/---

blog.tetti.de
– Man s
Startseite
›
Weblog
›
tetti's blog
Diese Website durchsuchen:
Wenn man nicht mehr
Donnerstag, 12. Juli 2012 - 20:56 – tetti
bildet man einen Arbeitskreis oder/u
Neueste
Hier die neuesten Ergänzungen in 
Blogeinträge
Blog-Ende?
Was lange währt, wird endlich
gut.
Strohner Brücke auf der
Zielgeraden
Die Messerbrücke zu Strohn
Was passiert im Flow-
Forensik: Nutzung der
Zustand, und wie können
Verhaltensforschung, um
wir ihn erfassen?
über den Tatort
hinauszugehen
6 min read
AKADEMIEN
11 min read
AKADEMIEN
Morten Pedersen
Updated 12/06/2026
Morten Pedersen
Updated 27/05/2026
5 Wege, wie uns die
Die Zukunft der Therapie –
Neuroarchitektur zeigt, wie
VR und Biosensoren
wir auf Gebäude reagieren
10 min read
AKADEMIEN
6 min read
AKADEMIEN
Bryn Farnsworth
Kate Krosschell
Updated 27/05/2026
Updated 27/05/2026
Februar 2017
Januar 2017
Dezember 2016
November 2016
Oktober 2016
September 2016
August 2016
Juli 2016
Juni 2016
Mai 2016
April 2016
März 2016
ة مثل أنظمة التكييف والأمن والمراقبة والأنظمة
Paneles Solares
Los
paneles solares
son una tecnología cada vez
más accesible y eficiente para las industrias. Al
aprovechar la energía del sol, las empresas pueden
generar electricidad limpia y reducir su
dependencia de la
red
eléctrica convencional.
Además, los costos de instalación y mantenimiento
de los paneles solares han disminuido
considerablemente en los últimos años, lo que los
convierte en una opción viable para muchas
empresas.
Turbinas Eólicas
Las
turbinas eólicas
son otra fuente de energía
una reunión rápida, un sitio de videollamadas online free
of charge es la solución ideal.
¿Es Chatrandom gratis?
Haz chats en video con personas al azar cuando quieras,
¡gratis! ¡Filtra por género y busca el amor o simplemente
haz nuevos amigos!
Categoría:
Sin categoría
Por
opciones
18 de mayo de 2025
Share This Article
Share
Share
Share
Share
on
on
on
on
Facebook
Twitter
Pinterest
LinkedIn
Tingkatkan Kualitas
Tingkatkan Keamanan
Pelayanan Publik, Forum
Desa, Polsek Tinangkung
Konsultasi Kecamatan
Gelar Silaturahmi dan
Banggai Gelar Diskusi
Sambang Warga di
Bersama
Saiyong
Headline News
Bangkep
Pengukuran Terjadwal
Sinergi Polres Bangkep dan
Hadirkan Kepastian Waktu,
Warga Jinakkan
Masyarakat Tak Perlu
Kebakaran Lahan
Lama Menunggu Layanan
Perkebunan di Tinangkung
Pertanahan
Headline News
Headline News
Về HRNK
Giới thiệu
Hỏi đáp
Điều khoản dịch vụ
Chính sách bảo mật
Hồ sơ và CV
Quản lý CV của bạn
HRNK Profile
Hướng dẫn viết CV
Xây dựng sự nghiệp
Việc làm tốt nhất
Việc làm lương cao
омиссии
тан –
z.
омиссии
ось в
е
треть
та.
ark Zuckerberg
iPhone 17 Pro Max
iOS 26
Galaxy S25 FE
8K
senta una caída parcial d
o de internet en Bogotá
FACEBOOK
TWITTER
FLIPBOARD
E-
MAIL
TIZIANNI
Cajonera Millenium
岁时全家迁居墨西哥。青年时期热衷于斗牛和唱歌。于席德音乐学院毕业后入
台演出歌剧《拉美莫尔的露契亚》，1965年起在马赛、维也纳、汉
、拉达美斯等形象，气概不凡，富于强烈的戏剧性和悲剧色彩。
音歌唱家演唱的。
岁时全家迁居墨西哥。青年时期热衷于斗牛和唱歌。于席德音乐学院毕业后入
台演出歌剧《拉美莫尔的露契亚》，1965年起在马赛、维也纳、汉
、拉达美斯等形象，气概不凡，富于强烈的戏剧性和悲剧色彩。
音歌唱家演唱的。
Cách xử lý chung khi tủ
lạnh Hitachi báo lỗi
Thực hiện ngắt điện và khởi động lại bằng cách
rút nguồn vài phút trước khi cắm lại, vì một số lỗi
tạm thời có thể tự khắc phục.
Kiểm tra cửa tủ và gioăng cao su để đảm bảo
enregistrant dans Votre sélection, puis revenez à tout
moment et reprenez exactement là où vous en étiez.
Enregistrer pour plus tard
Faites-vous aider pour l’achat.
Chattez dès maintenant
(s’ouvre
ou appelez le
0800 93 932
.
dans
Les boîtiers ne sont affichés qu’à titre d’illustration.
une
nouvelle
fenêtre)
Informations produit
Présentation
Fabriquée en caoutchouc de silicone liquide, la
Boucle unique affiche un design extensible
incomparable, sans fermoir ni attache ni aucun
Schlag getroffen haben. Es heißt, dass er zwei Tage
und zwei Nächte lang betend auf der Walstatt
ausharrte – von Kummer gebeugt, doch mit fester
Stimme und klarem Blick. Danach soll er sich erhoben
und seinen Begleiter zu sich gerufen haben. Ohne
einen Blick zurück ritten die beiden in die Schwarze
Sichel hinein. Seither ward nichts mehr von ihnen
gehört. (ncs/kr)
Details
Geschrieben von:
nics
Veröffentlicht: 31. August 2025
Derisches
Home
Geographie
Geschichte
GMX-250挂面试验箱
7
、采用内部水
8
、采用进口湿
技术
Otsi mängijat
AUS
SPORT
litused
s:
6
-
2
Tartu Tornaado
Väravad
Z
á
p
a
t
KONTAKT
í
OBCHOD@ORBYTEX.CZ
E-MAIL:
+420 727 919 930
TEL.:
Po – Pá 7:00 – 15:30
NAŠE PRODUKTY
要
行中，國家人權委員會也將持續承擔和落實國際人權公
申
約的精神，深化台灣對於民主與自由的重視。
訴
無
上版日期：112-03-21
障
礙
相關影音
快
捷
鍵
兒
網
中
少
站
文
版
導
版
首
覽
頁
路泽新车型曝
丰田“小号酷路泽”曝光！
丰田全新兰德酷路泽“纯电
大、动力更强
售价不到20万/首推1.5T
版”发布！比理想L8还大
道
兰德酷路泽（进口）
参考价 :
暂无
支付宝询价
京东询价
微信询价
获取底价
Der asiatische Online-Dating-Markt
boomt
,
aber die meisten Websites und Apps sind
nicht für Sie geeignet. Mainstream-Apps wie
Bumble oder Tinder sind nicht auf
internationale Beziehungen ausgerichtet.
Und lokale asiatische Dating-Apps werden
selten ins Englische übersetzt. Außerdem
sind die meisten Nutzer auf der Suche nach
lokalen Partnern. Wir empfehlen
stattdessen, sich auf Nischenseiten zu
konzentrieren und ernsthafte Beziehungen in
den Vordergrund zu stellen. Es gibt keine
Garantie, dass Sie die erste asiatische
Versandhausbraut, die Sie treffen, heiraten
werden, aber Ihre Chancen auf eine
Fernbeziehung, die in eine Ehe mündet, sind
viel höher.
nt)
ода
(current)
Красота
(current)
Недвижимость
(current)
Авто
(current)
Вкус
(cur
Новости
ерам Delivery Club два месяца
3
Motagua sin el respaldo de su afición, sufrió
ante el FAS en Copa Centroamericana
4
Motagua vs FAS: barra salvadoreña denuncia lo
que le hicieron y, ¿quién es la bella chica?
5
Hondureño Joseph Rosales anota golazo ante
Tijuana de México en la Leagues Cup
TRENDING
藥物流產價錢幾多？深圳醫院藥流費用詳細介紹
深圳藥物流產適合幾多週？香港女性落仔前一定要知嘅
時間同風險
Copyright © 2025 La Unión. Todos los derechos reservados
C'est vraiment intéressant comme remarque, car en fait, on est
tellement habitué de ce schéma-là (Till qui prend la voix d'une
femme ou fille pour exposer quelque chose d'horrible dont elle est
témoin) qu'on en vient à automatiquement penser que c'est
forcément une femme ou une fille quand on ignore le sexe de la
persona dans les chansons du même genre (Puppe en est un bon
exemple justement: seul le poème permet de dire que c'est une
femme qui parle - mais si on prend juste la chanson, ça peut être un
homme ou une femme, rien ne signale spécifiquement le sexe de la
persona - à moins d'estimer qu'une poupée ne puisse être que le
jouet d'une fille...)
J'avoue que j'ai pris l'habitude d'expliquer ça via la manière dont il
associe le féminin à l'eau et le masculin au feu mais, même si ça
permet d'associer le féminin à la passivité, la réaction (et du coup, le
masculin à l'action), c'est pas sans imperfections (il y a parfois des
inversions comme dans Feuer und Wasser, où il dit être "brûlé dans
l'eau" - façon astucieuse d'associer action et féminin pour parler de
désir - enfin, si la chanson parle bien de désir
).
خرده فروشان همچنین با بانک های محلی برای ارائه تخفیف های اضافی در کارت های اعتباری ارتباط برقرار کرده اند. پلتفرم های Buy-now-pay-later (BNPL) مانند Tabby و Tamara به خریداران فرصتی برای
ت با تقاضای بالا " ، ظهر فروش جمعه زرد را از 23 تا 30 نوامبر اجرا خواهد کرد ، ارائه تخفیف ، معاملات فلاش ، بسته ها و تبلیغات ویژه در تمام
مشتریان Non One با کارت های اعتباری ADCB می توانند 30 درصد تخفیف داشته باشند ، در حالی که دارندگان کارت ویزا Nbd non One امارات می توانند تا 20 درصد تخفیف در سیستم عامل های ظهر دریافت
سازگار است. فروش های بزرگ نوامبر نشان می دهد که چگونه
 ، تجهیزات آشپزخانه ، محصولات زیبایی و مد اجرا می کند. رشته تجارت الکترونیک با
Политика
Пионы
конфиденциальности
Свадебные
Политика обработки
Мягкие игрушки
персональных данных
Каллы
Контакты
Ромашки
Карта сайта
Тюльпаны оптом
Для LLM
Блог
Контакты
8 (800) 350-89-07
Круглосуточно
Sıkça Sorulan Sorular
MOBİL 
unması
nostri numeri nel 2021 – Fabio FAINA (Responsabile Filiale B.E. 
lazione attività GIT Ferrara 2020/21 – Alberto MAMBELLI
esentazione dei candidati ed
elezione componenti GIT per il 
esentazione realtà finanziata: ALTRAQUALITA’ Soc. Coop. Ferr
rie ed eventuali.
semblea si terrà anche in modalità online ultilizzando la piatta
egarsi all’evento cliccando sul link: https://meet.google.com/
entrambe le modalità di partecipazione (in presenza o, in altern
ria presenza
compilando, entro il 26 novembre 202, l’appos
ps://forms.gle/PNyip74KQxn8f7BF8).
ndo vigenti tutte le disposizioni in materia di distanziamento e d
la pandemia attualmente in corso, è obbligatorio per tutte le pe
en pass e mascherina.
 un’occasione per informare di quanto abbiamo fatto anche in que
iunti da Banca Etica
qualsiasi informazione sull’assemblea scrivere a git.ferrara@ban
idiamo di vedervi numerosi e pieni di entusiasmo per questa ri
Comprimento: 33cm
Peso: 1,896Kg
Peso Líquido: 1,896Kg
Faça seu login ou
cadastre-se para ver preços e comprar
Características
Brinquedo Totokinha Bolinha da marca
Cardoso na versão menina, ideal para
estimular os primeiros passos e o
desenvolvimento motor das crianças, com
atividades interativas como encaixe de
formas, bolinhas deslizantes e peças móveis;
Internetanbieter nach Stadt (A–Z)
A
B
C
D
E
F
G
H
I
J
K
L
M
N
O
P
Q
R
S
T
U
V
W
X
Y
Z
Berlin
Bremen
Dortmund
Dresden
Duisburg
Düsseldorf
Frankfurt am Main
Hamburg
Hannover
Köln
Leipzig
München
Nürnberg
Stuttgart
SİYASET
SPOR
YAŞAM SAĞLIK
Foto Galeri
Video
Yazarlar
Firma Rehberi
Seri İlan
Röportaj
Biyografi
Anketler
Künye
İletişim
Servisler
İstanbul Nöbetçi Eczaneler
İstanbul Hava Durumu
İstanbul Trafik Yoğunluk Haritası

\---

- _Exercise description_: Start with the line above that contains "que le hicieron y, ¿quién es la bella chica?" and stop after the line that contains "C'est vraiment intéressant". Output those lines exactly, and only those.

- _Completed task_:
que le hicieron y, ¿quién es la bella chica?
5
Hondureño Joseph Rosales anota golazo ante
Tijuana de México en la Leagues Cup
TRENDING
藥物流產價錢幾多？深圳醫院藥流費用詳細介紹
深圳藥物流產適合幾多週？香港女性落仔前一定要知嘅
時間同風險
Copyright © 2025 La Unión. Todos los derechos reservados
C'est vraiment intéressant comme remarque, car en fait, on est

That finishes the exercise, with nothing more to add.